One of the Japanese nuclear reactors experienced a total meltdown, but we're only finding out two months after the accident
The No. 1 nuclear reactor at Fukushima Daiichi melted down in the first day after the massive quake and tsunami cut power to the plant, the Tokyo Electric Power Company admitted Sunday.
As Nature News' Geoff Brumfiel reports, workers went into the unit recently "to recalibrate some of the sensors on the reactor." Much to their surprise and dismay, they found that the core experienced a total meltdown. The zirconium alloy tubes that hold the uranium fuel pellets during normal operation all warped and the uranium is now lying at the bottom of the pressure vessel, or possibly even outside of it in the basement below or outside the concrete containment building. With all the fuel piled up at the bottom, there is some danger that the nuclear reaction could have restarted.

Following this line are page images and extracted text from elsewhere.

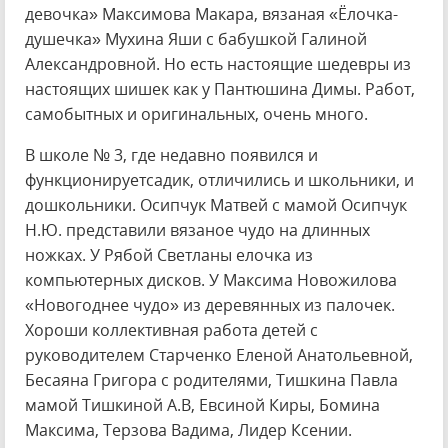
девочка» Максимова Макара, вязаная «Ёлочка-
душечка» Мухина Яши с бабушкой Галиной
Александровной. Но есть настоящие шедевры из
настоящих шишек как у Пантюшина Димы. Работ,
самобытных и оригинальных, очень много.
В школе № 3, где недавно появился и
функционируетсадик, отличились и школьники, и
дошкольники. Осипчук Матвей с мамой Осипчук
Н.Ю. представили вязаное чудо на длинных
ножках. У Рябой Светланы елочка из
компьютерных дисков. У Максима Новожилова
«Новогоднее чудо» из деревянных из палочек.
Хороши коллективная работа детей с
руководителем Старченко Еленой Анатольевной,
Бесаяна Григора с родителями, Тишкина Павла
мамой Тишкиной А.В, Евсиной Киры, Бомина
Максима, Терзова Вадима, Лидер Ксении.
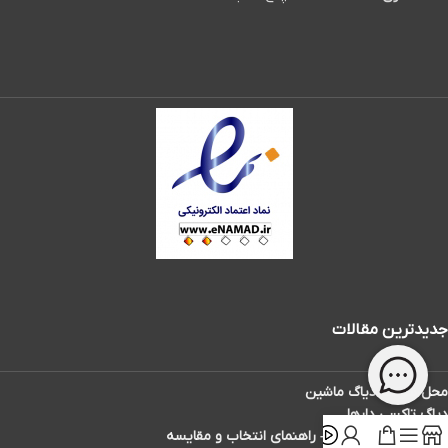
جدیدترین مقالات
محل سوکت دیاگ ماشین
دیاگ تاکسی دارها
بهترین دیاگ ماشین – راهنمای انتخاب و مقایسه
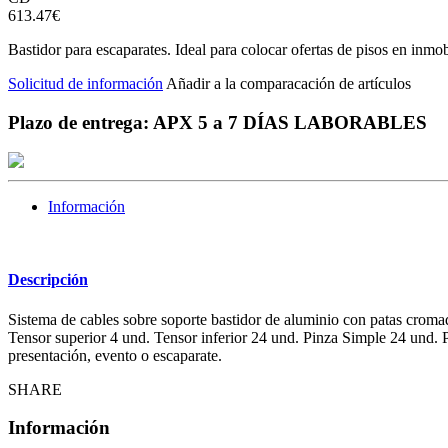
613.47
€
Bastidor para escaparates. Ideal para colocar ofertas de pisos en inmobil
Solicitud de información
Añadir a la comparacación de artículos
Plazo de entrega: APX 5 a 7 DÍAS LABORABLES
Información
Descripción
Sistema de cables sobre soporte bastidor de aluminio con patas cromad
Tensor superior 4 und. Tensor inferior 24 und. Pinza Simple 24 und. P
presentación, evento o escaparate.
SHARE
Información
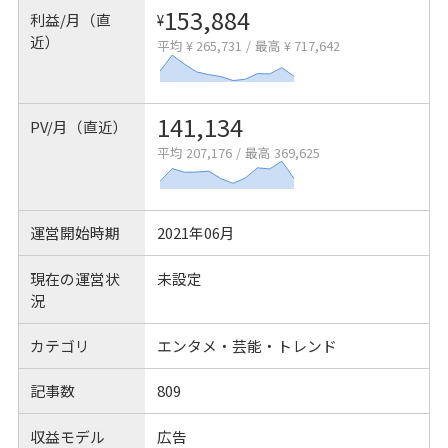
153,884
利益/月（直
¥
近）
平均 ¥ 265,731
/
最高 ¥ 717,642
141,134
PV/月（直近）
平均 207,176
/
最高 369,625
運営開始時期
2021年06月
現在の運営状
未設定
況
カテゴリ
エンタメ・芸能・トレンド
記事数
809
収益モデル
広告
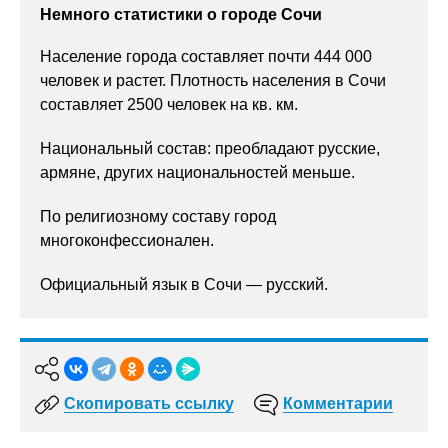
Немного статистики о городе Сочи
Население города составляет почти 444 000
человек и растет. Плотность населения в Сочи
составляет 2500 человек на кв. км.
Национальный состав: преобладают русские,
армяне, других национальностей меньше.
По религиозному составу город
многоконфессионален.
Официальный язык в Сочи — русский.
Скопировать ссылку
Комментарии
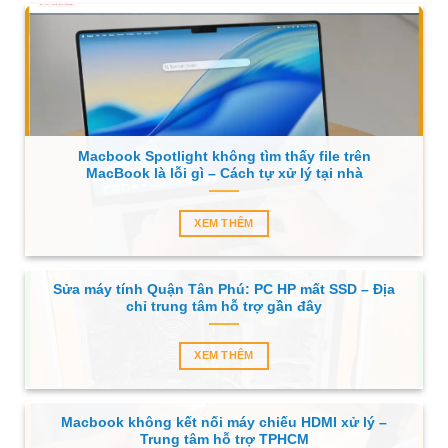
Macbook Spotlight không tìm thấy file trên
MacBook là lỗi gì – Cách tự xử lý tại nhà
XEM THÊM
Sửa máy tính Quận Tân Phú: PC HP mất SSD – Địa
chỉ trung tâm hỗ trợ gần đây
XEM THÊM
Macbook không kết nối máy chiếu HDMI xử lý –
Trung tâm hỗ trợ TPHCM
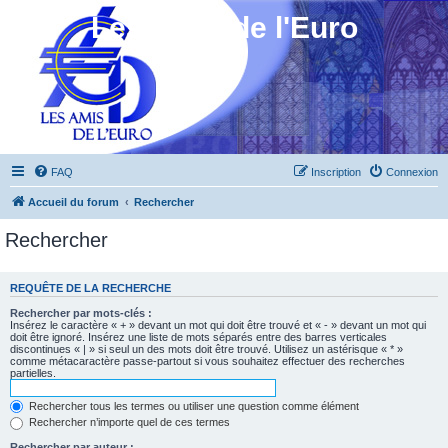
Les Amis de l'Euro
FAQ
Inscription
Connexion
Accueil du forum
Rechercher
Rechercher
REQUÊTE DE LA RECHERCHE
Rechercher par mots-clés :
Insérez le caractère « + » devant un mot qui doit être trouvé et « - » devant un mot qui
doit être ignoré. Insérez une liste de mots séparés entre des barres verticales
discontinues « | » si seul un des mots doit être trouvé. Utilisez un astérisque « * »
comme métacaractère passe-partout si vous souhaitez effectuer des recherches
partielles.
Rechercher tous les termes ou utiliser une question comme élément
Rechercher n’importe quel de ces termes
Rechercher par auteur :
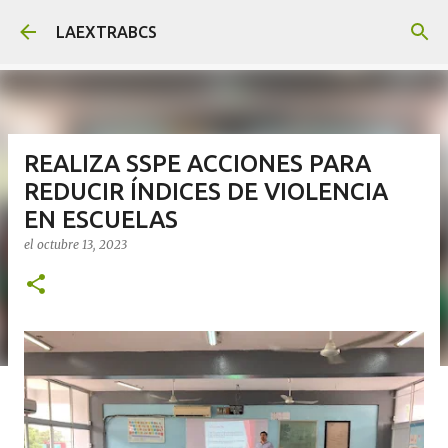
Ir al contenido principal
LAEXTRABCS
REALIZA SSPE ACCIONES PARA
REDUCIR ÍNDICES DE VIOLENCIA
EN ESCUELAS
el
octubre 13, 2023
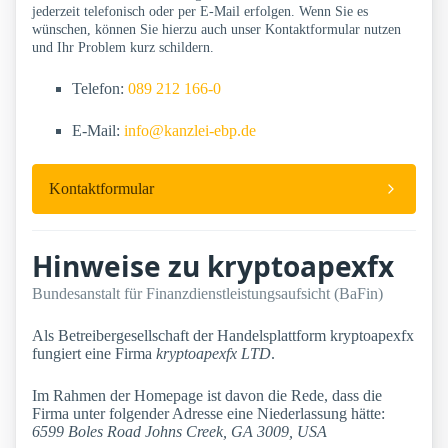
jederzeit telefonisch oder per E-Mail erfolgen. Wenn Sie es
wünschen, können Sie hierzu auch unser Kontaktformular nutzen
und Ihr Problem kurz schildern.
Telefon:
089 212 166-0
E-Mail:
info@kanzlei-ebp.de
Kontaktformular
Hinweise zu kryptoapexfx
Bundesanstalt für Finanzdienstleistungsaufsicht (BaFin)
Als Betreibergesellschaft der Handelsplattform kryptoapexfx
fungiert eine Firma
kryptoapexfx LTD
.
Im Rahmen der Homepage ist davon die Rede, dass die
Firma unter folgender Adresse eine Niederlassung hätte:
6599 Boles Road Johns Creek, GA 3009, USA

As of now, engineers on the scene aren't sure what happened.
The revelation that the reactor experienced a total meltdown doesn't change the situation at Fukushima that much. The temperatures inside the reactor now appear to be low enough that whatever happened to the fuel is not continuing. The same cooling and cleanup operations must happen.
But what the information does highlight is that when a nuclear reactor gets damaged, the people in charge have to make a lot of decisions with imperfect information. The scary thing about a nuclear disaster like this is that here we are two months later and new (and very important) news about what happened is still coming out.